= Title 15 of the Code of Federal Regulations =

U.S. federal rules and regulations on commerce and foreign trade

Title 15 is the portion of the Code of Federal Regulations that governs Commerce and Foreign Trade within the United States. It is available in digital or printed form.

Title 15 comprises three volumes, and is divided into four Subtitles:
- Subtitle A — Office of the Secretary of Commerce
- Subtitle B — Regulations Relating to Commerce and Foreign Trade
- Subtitle C — Regulations Relating to Foreign Trade Agreements
- Subtitle D — Regulations Relating to Telecommunications and Information

==Subtitle A: Office of the Secretary of Commerce==
Subtitle A (§§ 0-29) covers regulations associated with the office of the U.S. Secretary of Commerce, and is primarily concerned with conduct of, restrictions on, and disciplinary proceedings concerning employees of that office. Subtitle A occupies a portion of volume 1.

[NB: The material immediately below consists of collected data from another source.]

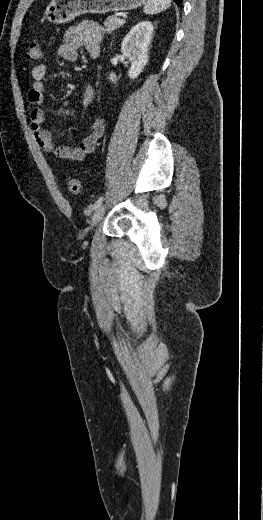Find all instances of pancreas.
<instances>
[{
  "label": "pancreas",
  "instance_id": "1",
  "mask_svg": "<svg viewBox=\"0 0 263 520\" xmlns=\"http://www.w3.org/2000/svg\"><path fill=\"white\" fill-rule=\"evenodd\" d=\"M119 17L112 15L107 17L106 21L104 22L105 29L107 32L111 33L114 30L118 29L121 24L118 23Z\"/></svg>",
  "mask_w": 263,
  "mask_h": 520
}]
</instances>
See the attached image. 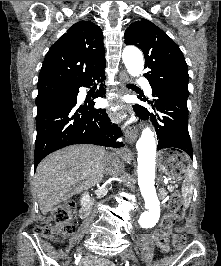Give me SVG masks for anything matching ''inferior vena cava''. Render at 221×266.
Listing matches in <instances>:
<instances>
[{
	"instance_id": "1",
	"label": "inferior vena cava",
	"mask_w": 221,
	"mask_h": 266,
	"mask_svg": "<svg viewBox=\"0 0 221 266\" xmlns=\"http://www.w3.org/2000/svg\"><path fill=\"white\" fill-rule=\"evenodd\" d=\"M121 169L122 164L116 157H112L111 155H108L106 157L105 171L108 174L112 176H118L121 172Z\"/></svg>"
}]
</instances>
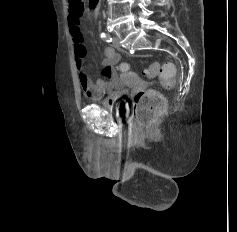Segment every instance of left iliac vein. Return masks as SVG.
<instances>
[{"instance_id":"4c4485c4","label":"left iliac vein","mask_w":237,"mask_h":232,"mask_svg":"<svg viewBox=\"0 0 237 232\" xmlns=\"http://www.w3.org/2000/svg\"><path fill=\"white\" fill-rule=\"evenodd\" d=\"M113 45H114L115 47H120L119 38L116 37V36L113 37Z\"/></svg>"}]
</instances>
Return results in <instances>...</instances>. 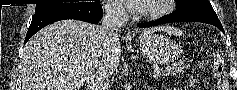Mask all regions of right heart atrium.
I'll use <instances>...</instances> for the list:
<instances>
[{"instance_id": "right-heart-atrium-1", "label": "right heart atrium", "mask_w": 237, "mask_h": 90, "mask_svg": "<svg viewBox=\"0 0 237 90\" xmlns=\"http://www.w3.org/2000/svg\"><path fill=\"white\" fill-rule=\"evenodd\" d=\"M110 13L113 16L120 17L123 13V10L120 6H113V7L110 8Z\"/></svg>"}]
</instances>
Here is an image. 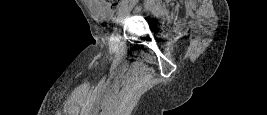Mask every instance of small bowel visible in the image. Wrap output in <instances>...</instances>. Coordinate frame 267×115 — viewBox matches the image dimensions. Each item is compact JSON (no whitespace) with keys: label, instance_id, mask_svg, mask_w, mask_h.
I'll list each match as a JSON object with an SVG mask.
<instances>
[{"label":"small bowel","instance_id":"obj_1","mask_svg":"<svg viewBox=\"0 0 267 115\" xmlns=\"http://www.w3.org/2000/svg\"><path fill=\"white\" fill-rule=\"evenodd\" d=\"M91 11L99 18H109L111 16L110 9L98 0H86Z\"/></svg>","mask_w":267,"mask_h":115}]
</instances>
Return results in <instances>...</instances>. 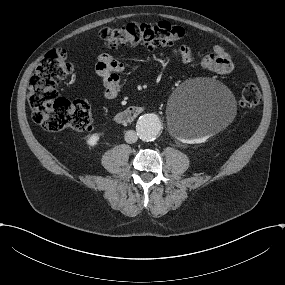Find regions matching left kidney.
<instances>
[{"label":"left kidney","mask_w":285,"mask_h":285,"mask_svg":"<svg viewBox=\"0 0 285 285\" xmlns=\"http://www.w3.org/2000/svg\"><path fill=\"white\" fill-rule=\"evenodd\" d=\"M204 140H206V138L202 137V138H199V139H195L194 141H195V142H202V141H204Z\"/></svg>","instance_id":"1"}]
</instances>
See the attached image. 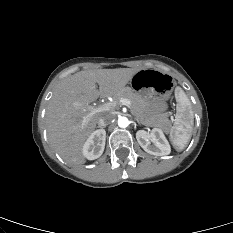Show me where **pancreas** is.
<instances>
[{"label": "pancreas", "instance_id": "pancreas-1", "mask_svg": "<svg viewBox=\"0 0 233 233\" xmlns=\"http://www.w3.org/2000/svg\"><path fill=\"white\" fill-rule=\"evenodd\" d=\"M121 98L128 99L131 102V112L142 124L168 129L169 122L165 115H150L148 102L135 93L131 88H125L120 96L116 97L117 100H120Z\"/></svg>", "mask_w": 233, "mask_h": 233}]
</instances>
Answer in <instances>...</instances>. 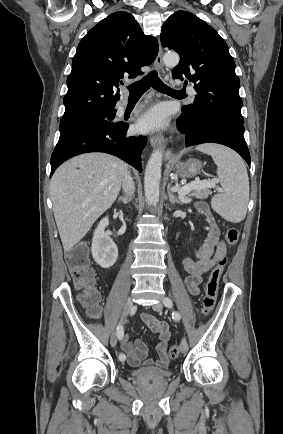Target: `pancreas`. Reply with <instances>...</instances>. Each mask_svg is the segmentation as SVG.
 Returning <instances> with one entry per match:
<instances>
[{"mask_svg": "<svg viewBox=\"0 0 283 434\" xmlns=\"http://www.w3.org/2000/svg\"><path fill=\"white\" fill-rule=\"evenodd\" d=\"M209 187H200L193 189V191L188 194V197H195L197 199H206L211 194V191L208 189Z\"/></svg>", "mask_w": 283, "mask_h": 434, "instance_id": "1", "label": "pancreas"}]
</instances>
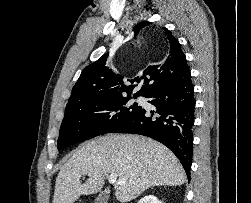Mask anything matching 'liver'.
Returning <instances> with one entry per match:
<instances>
[{
    "label": "liver",
    "instance_id": "obj_1",
    "mask_svg": "<svg viewBox=\"0 0 251 203\" xmlns=\"http://www.w3.org/2000/svg\"><path fill=\"white\" fill-rule=\"evenodd\" d=\"M116 174V199L129 202L154 186H180L186 177L177 157L164 145L132 134H108L80 146L61 167L53 203H74L82 195L101 191L105 178ZM89 179L81 183L80 178Z\"/></svg>",
    "mask_w": 251,
    "mask_h": 203
}]
</instances>
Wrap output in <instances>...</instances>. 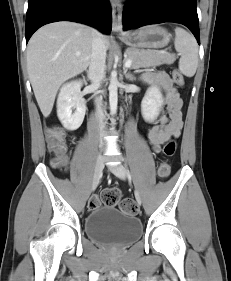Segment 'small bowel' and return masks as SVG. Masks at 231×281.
Segmentation results:
<instances>
[{"mask_svg": "<svg viewBox=\"0 0 231 281\" xmlns=\"http://www.w3.org/2000/svg\"><path fill=\"white\" fill-rule=\"evenodd\" d=\"M140 80L148 87H157L162 92V101L167 105L168 116L161 115L159 123H152L148 128V141L155 153L161 145L172 137H178L183 128V100L173 86L170 77L164 72H145Z\"/></svg>", "mask_w": 231, "mask_h": 281, "instance_id": "obj_1", "label": "small bowel"}]
</instances>
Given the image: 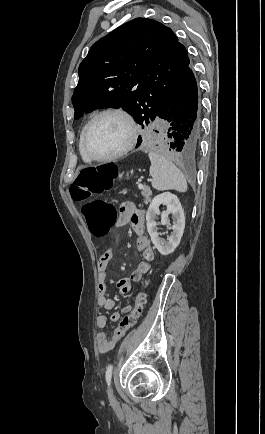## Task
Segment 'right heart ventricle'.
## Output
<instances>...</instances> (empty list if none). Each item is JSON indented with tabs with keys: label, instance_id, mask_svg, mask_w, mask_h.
<instances>
[{
	"label": "right heart ventricle",
	"instance_id": "1",
	"mask_svg": "<svg viewBox=\"0 0 265 434\" xmlns=\"http://www.w3.org/2000/svg\"><path fill=\"white\" fill-rule=\"evenodd\" d=\"M84 129H85V126H84V127L81 129V131H80L79 139H78V143H77V150H78V154H79V157H80L81 162H82L83 164L89 165V164H91L92 162H90L89 160H87V159L82 155L81 150H80V139H81V136H82L83 133H84Z\"/></svg>",
	"mask_w": 265,
	"mask_h": 434
}]
</instances>
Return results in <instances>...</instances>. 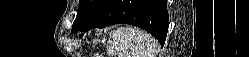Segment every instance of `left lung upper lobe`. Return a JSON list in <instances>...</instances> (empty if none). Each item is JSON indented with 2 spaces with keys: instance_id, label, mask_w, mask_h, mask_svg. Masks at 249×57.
Segmentation results:
<instances>
[{
  "instance_id": "obj_1",
  "label": "left lung upper lobe",
  "mask_w": 249,
  "mask_h": 57,
  "mask_svg": "<svg viewBox=\"0 0 249 57\" xmlns=\"http://www.w3.org/2000/svg\"><path fill=\"white\" fill-rule=\"evenodd\" d=\"M107 0H79L77 17L72 30H76L81 24L95 15Z\"/></svg>"
}]
</instances>
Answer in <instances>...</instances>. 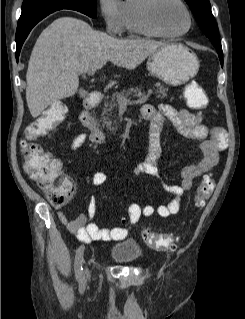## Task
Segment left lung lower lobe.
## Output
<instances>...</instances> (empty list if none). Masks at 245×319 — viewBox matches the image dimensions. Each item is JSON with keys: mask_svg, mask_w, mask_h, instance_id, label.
<instances>
[{"mask_svg": "<svg viewBox=\"0 0 245 319\" xmlns=\"http://www.w3.org/2000/svg\"><path fill=\"white\" fill-rule=\"evenodd\" d=\"M216 50H217L218 55H219L220 63L223 66V52H222V49L216 48Z\"/></svg>", "mask_w": 245, "mask_h": 319, "instance_id": "left-lung-lower-lobe-1", "label": "left lung lower lobe"}]
</instances>
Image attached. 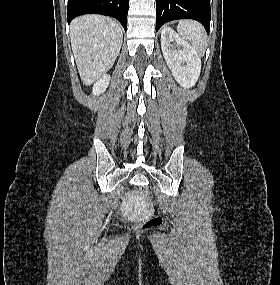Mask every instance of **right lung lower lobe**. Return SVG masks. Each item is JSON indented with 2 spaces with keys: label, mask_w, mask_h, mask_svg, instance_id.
Wrapping results in <instances>:
<instances>
[{
  "label": "right lung lower lobe",
  "mask_w": 280,
  "mask_h": 285,
  "mask_svg": "<svg viewBox=\"0 0 280 285\" xmlns=\"http://www.w3.org/2000/svg\"><path fill=\"white\" fill-rule=\"evenodd\" d=\"M129 0H68V23L83 14L96 13L116 18L127 30Z\"/></svg>",
  "instance_id": "right-lung-lower-lobe-1"
}]
</instances>
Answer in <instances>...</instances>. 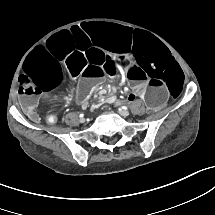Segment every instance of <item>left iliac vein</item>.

==Subtitle B: Regulations Relating to Commerce and Foreign Trade==
Subtitle B covers Regulations Relating to Commerce and Foreign Trade. It begins in volume 1 and continues through volume 3. Subtitle B consists of the following chapters:

| Volume | Chapter | Sections | Scope |
| 1 | I | 30-199 | Bureau of the Census (Department of Commerce) |
| II | 200-299 | National Institute of Standards and Technology (Department of Commerce) |
| 2 | III | 300-399 | International Trade Administration (Department of Commerce) |
| IV | 400-499 | Foreign-Trade Zones Board (Department of Commerce) |
| VII | 700-799 | Bureau of Industry and Security (Department of Commerce) |
| 3 | VIII | 800-899 | Bureau of Economic Analysis (Department of Commerce) |
| IX | 900-999 | National Oceanic and Atmospheric Administration (Department of Commerce) |
| XI | 1100-1199 | Technology Administration (Department of Commerce) |
| XIII | 1300-1399 | East-West Foreign Trade Board |
| XIV | 1400-1499 | Minority Business Development Agency |

==Subtitle C: Regulations Relating to Foreign Trade Agreements==
Subtitle C (§§ 2000–2099) comprises regulations relating to foreign trade agreements administered by the Office of the United States Trade Representative. Subtitle C occupies a portion of volume 3.

==Subtitle D: Regulations Relating to Telecommunications and Information==
Subtitle D (§§ 2300–2399) comprises regulations relating to the National Telecommunications and Information Administration (Department of Commerce) and concludes volume 3.